Here's a related question; if you were suddenly wrapped up and insulated, how long would you live? It's not hard to calculate. Let's ignore the heat that escapes as you exhale, for you must surely be allowed to breathe. You're a large enough animal that this heat isn't significant. So all your metabolic heat is trapped. A resting human runs at about 100 watts. I use to put my hand near a hundred watt bulb and think, “This is how much heat I'm putting out right now.” Course the new LED bulbs don't put out nearly that much heat. 1 watt is 1 joule per second, is 0.239 calories per second. A kilocalorie heats a kilogram of water 1 degree. You are perhaps 50 kg, if you're dog gone skinny. It doesn't matter much; more body mass burns more energy, and it's almost the same thing, so a 50 kg person burns 100 watts, a 60 kg person 120 watts, and so on, approximately. It's not really linear, your brain burns a quarter of your energy to do all that thinking, that's a fixed cost, but you get the idea. So let's go forward with our 50 kg example. Each second dumps 0.1 kj = 0.0239 kilocalories into your body. That heats 1 kg of water 0.0239 degrees C. Divide by 50 and it heats you 0.000478 degrees C. 106 F usually causes death. That's a rise of 4.1 degrees C. That happens in 8577 seconds, 2 hours and 22 minutes. You'll probably try to forestall this by panting heavily like a dog, hoping the NCIS agents will find you just in the nick of time, but it's probably best if we don't run the experiment in the first place.

I'm writing this article between exercise sessions, which raises the question, how many watts do I burn when I exercise? I've heard that a long distance runner burns 300 watts over a period of hours, while a power lifter expends 1,500 watts for a couple seconds when lifting his weights.
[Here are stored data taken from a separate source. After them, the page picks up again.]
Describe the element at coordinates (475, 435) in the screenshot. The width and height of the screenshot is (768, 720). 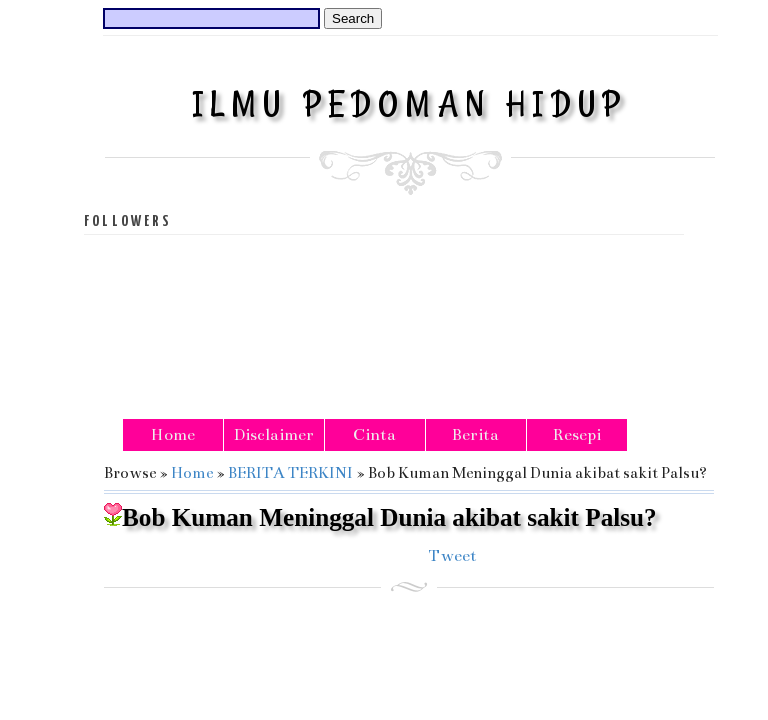 I see `Berita` at that location.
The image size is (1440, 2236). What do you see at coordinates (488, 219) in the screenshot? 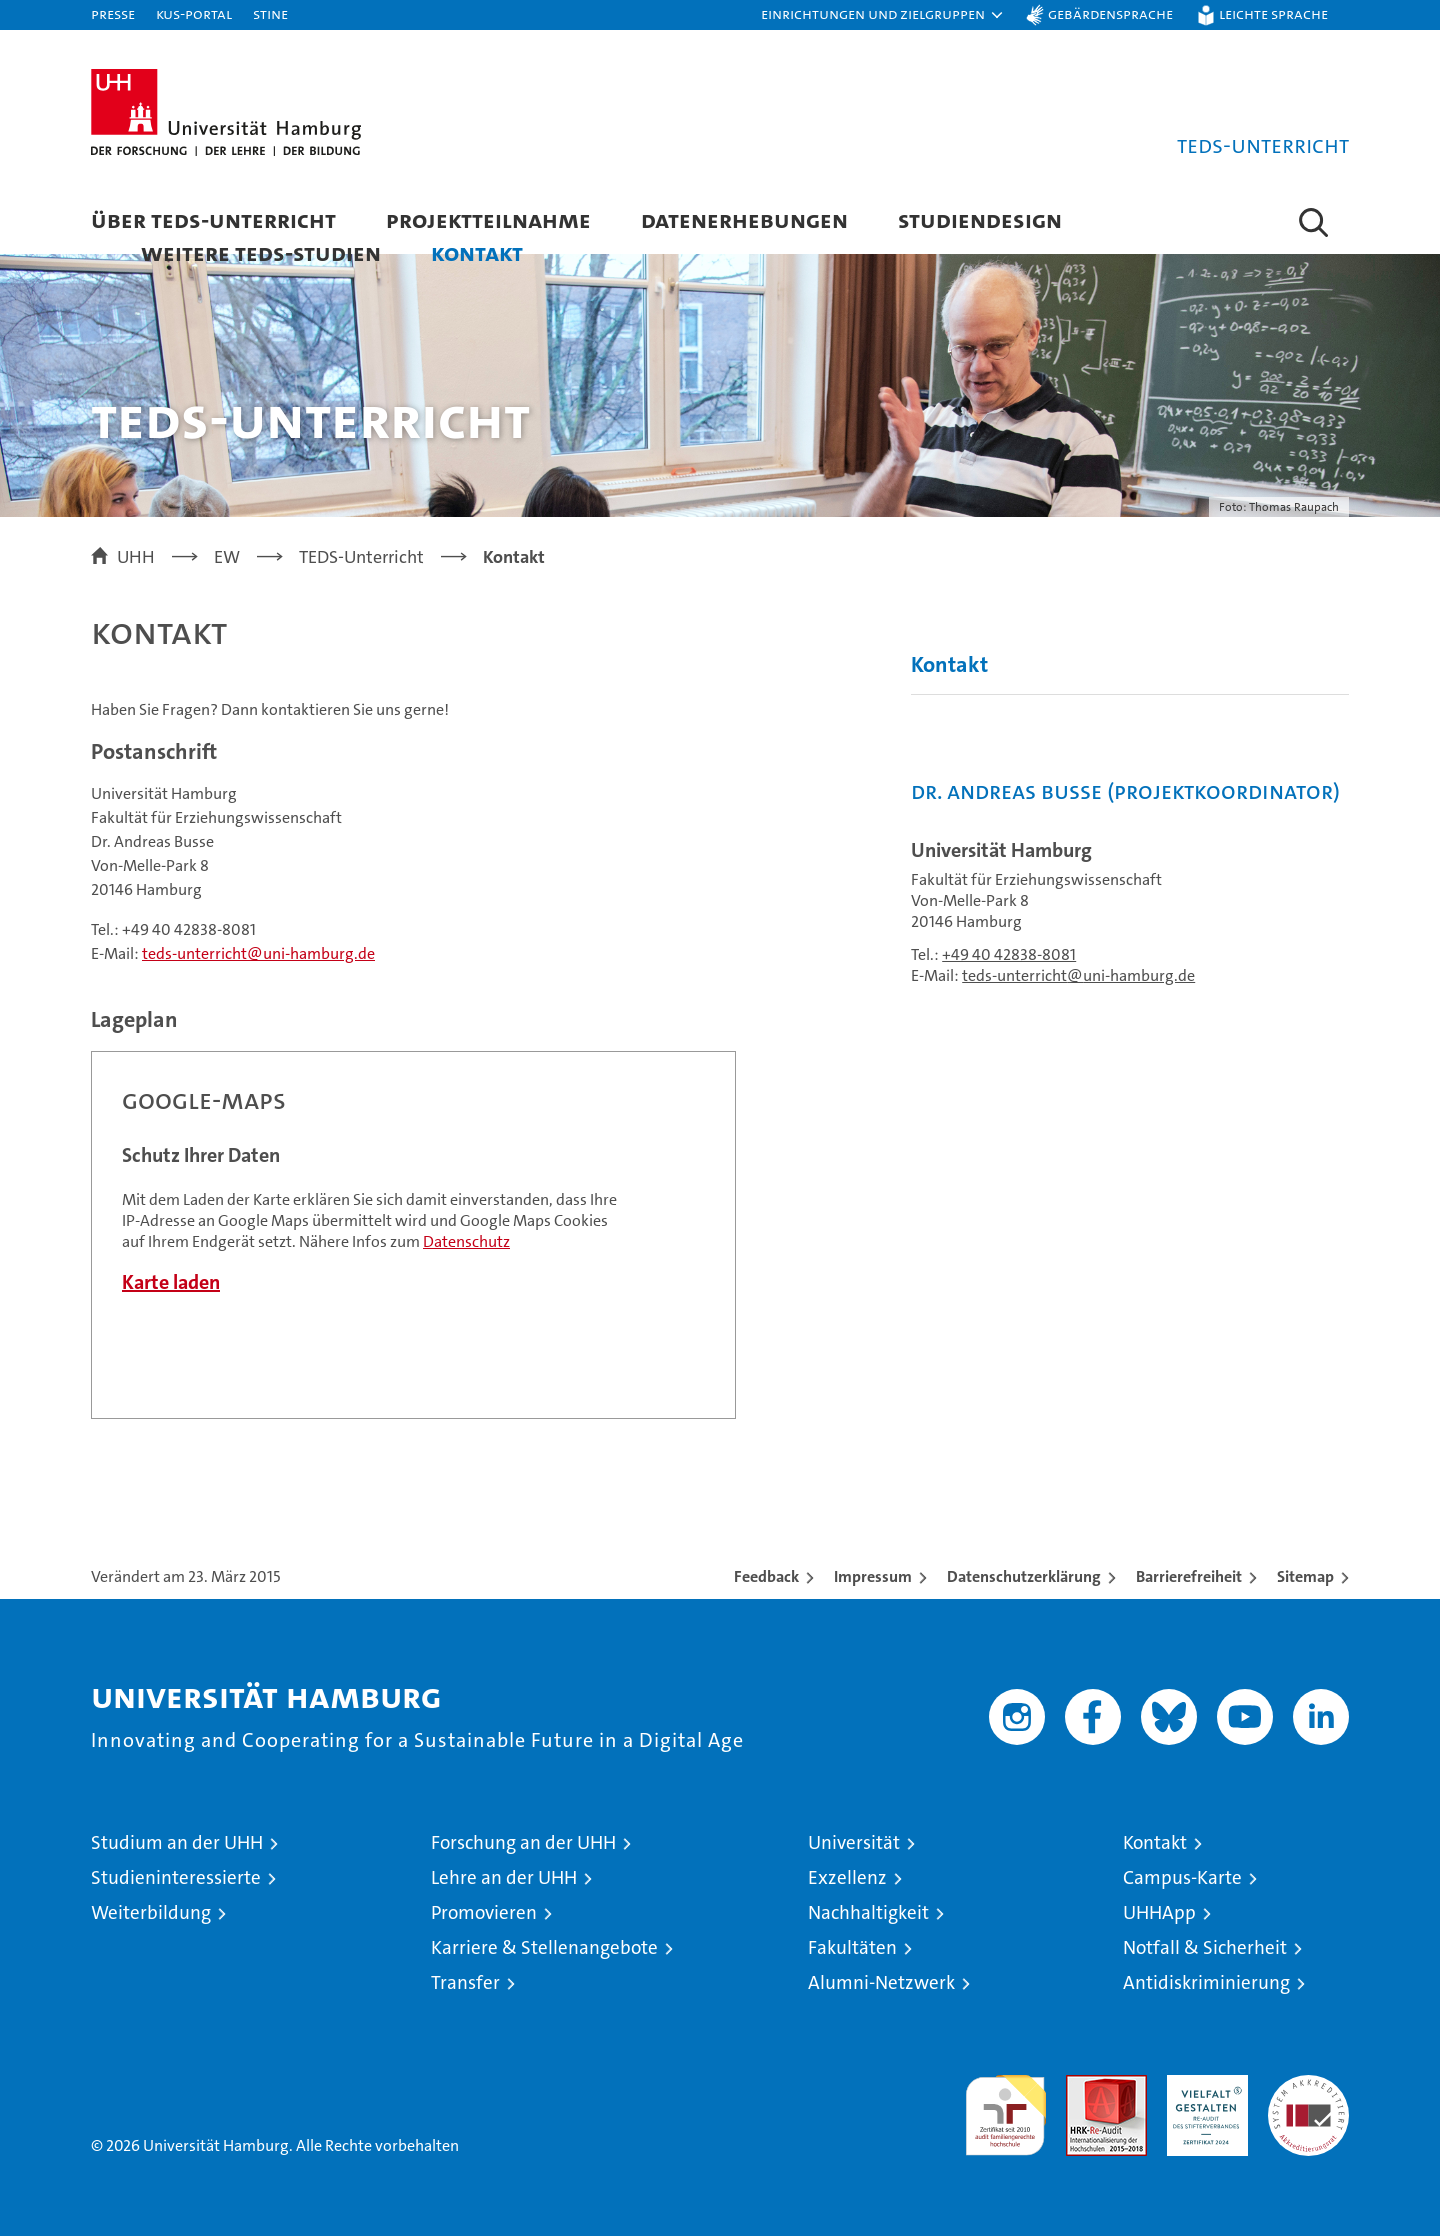 I see `Projektteilnahme` at bounding box center [488, 219].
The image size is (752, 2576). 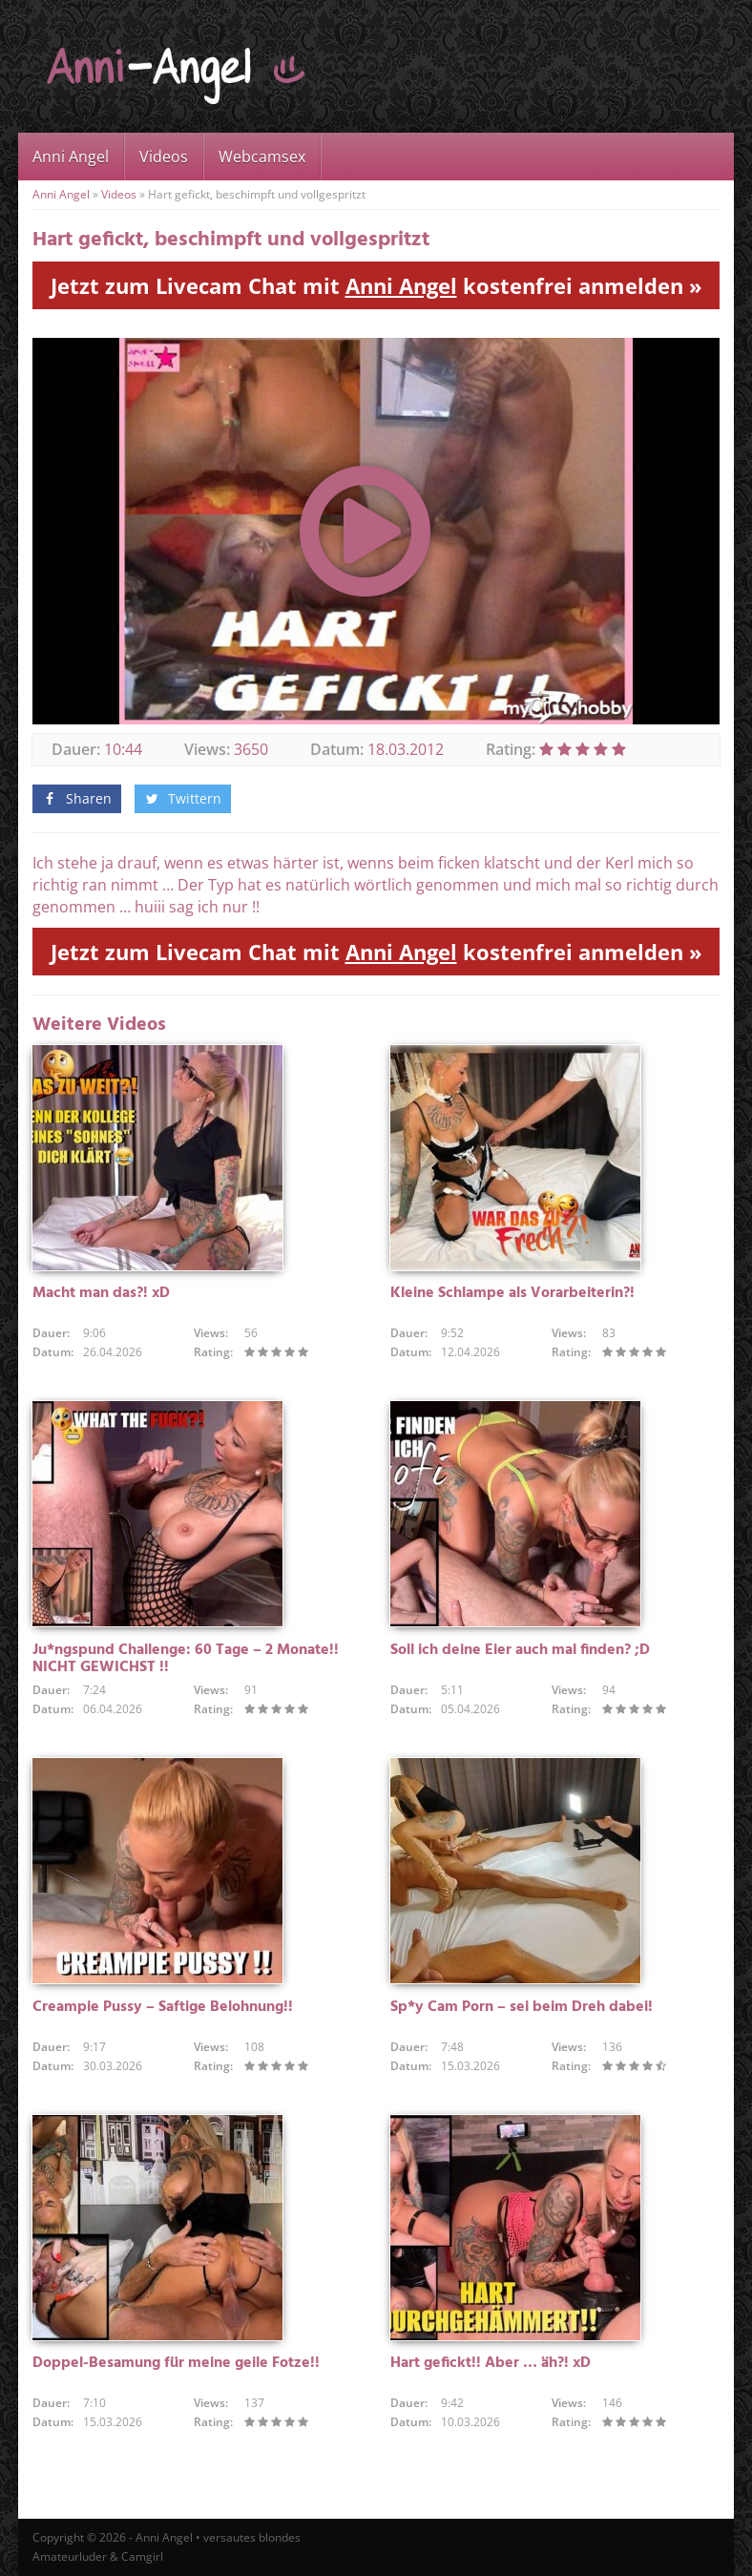 What do you see at coordinates (70, 156) in the screenshot?
I see `Anni Angel` at bounding box center [70, 156].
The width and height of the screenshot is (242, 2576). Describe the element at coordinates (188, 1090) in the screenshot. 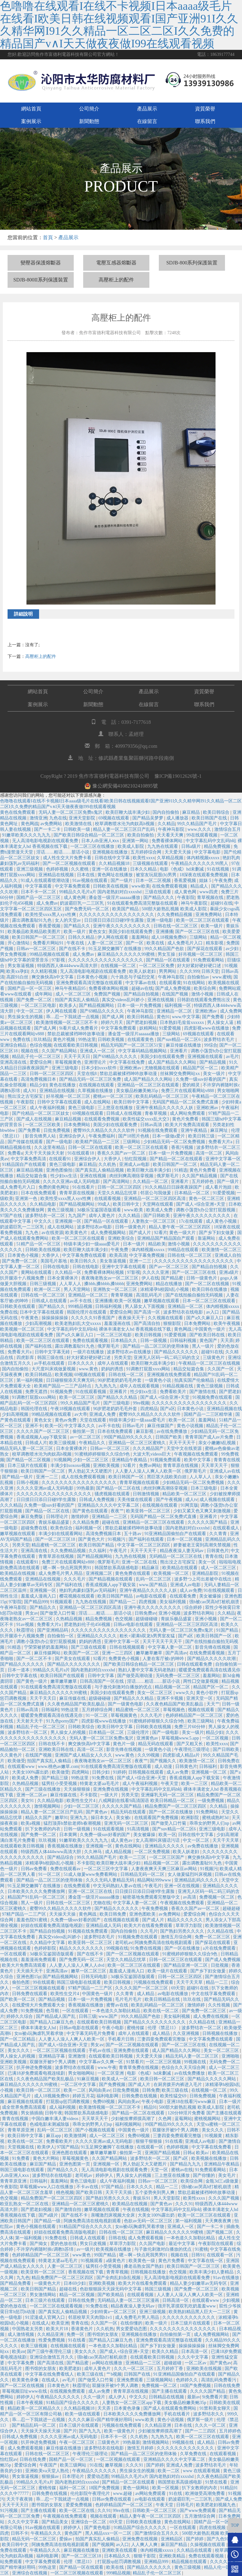 I see `免费三片在线观看网站v888` at that location.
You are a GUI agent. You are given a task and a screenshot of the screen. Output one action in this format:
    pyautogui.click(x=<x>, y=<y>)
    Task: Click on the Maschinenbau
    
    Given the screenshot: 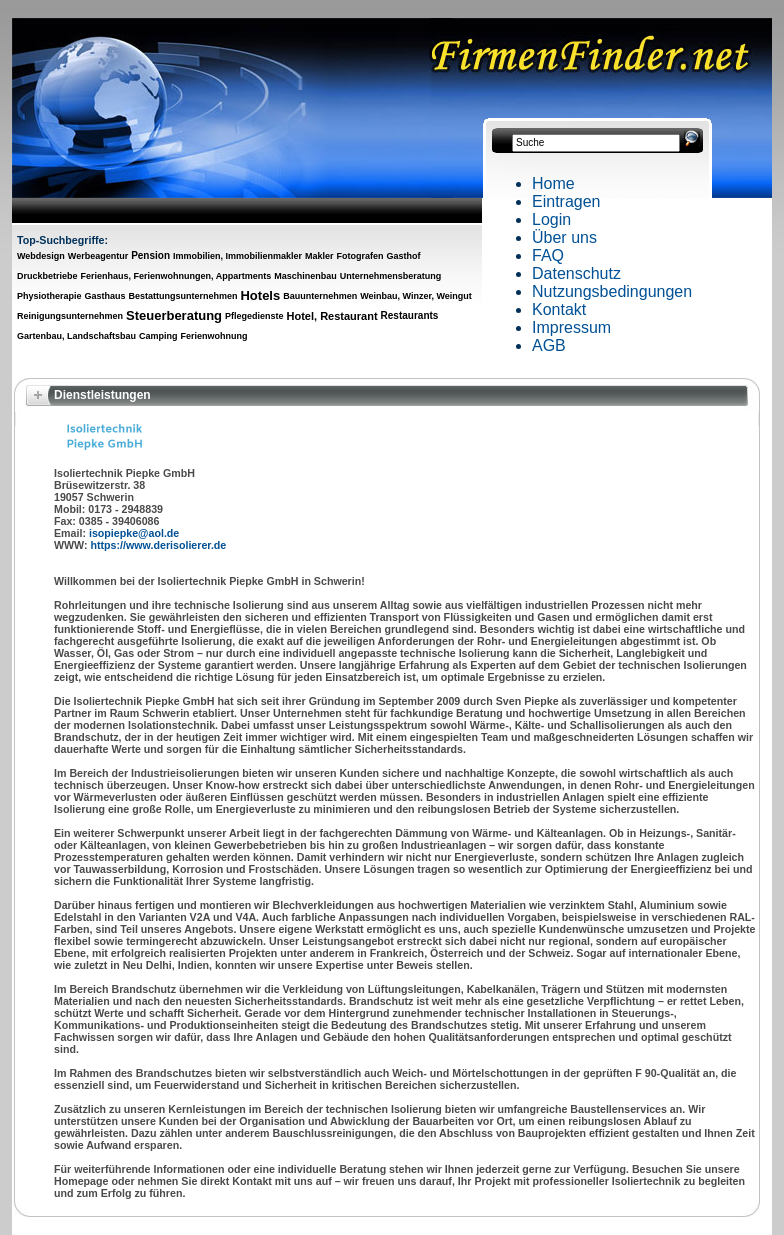 What is the action you would take?
    pyautogui.click(x=305, y=276)
    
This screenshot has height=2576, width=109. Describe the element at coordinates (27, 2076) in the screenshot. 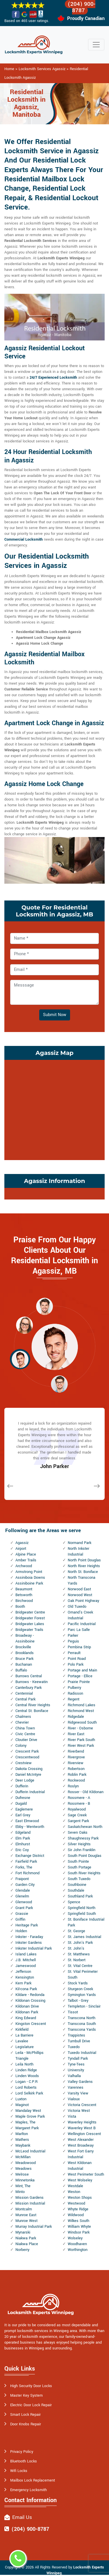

Let's see if this is consistent with my workout.

I go up and down the basement stairs 225 times, taking rests here and there as necessary. It's a kind of stairmaster, but it came with the house, and it doesn't take up any room. The trip up is about 2.5 meters, and I ascend the stairs in 5 seconds. Energy is force times distance, or mass times gravity times distance. A doctor weighed me a couple years ago at 199 pounds, and I swore I'd never weigh myself again, so I can tell everyone I am under 200 pounds. Let's just call it 95 kg. Gravity is 9.8 m/s2, so the work done is 9.8 * 95 * 2.5 = 2327 joules. Divide by 5 and get 465 watts. Course there is the downstroke, which is an easy walk. Call it 120 watts, just a bit more than baseline. So average it out, and yes, it's about 300 watts. More perhaps, because there's waste heat. No engine runs with perfect efficiency. By the time I'm done I'm pretty hot and sweaty, and my wife usually waves me towards the shower; do not pass go, do not collect $200.